|Born||29 December 1875|
|Died||22 January 1958(aged 82)|
|Alma mater||Wadham College, Oxford|
Lionel Giles (29 December 1875 - 22 January 1958) was a British sinologist, writer, and philosopher. Lionel Giles served as assistant curator at the British Museum and Keeper of the Department of Oriental Manuscripts and Printed Books. He is most notable for his 1910 translation of The Art of War by Sun Tzu and The Analects of Confucius.
Giles was born at Sutton, the fourth son of Herbert Giles and his first wife Catherine Fenn. Educated privately in Belgium (Liège), Austria (Feldkirch), and Scotland (Aberdeen), Giles studied Classics at Wadham College, Oxford, graduating BA in 1899.
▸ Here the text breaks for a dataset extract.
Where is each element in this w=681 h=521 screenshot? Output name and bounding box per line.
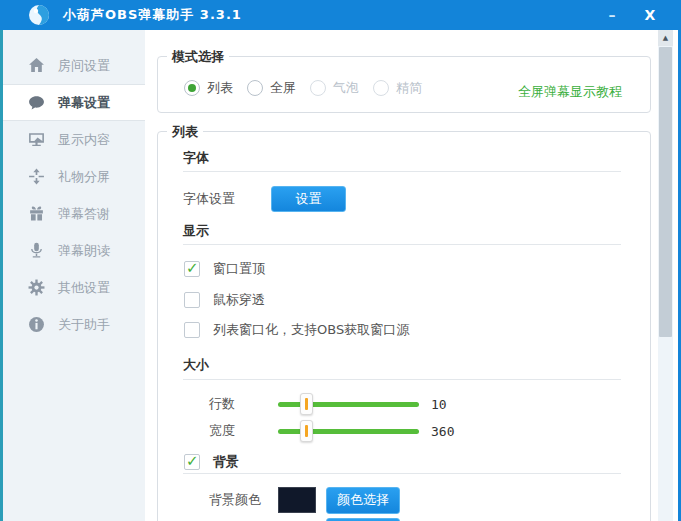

The 1910 Giles translation of The Art of War succeeded British officer Everard Ferguson Calthrop's 1905 and 1908 translations, and refuted large portions of Calthrop's work. In the Introduction, Giles writes:
It is not merely a question of downright blunders, from which none can hope to be wholly exempt. Omissions were frequent; hard passages were willfully distorted or slurred over. Such offenses are less pardonable. They would not be tolerated in any edition of a Latin or Greek classic, and a similar standard of honesty ought to be insisted upon in translations from Chinese.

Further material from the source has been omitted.